Instructions for the task:
Tally the lines below that contain "social" and reply with only the tally.

═════ Records to process

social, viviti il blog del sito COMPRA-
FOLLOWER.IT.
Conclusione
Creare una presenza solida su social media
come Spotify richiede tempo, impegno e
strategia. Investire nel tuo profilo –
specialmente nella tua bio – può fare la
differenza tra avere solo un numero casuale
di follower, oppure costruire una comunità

══════════
═════ Records to process

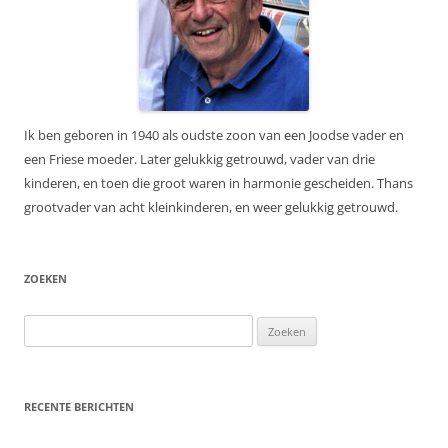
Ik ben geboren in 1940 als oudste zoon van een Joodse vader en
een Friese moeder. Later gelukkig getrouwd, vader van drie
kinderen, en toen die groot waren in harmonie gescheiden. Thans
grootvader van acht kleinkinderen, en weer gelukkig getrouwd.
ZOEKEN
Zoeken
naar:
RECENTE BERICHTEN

══════════

Your response:
2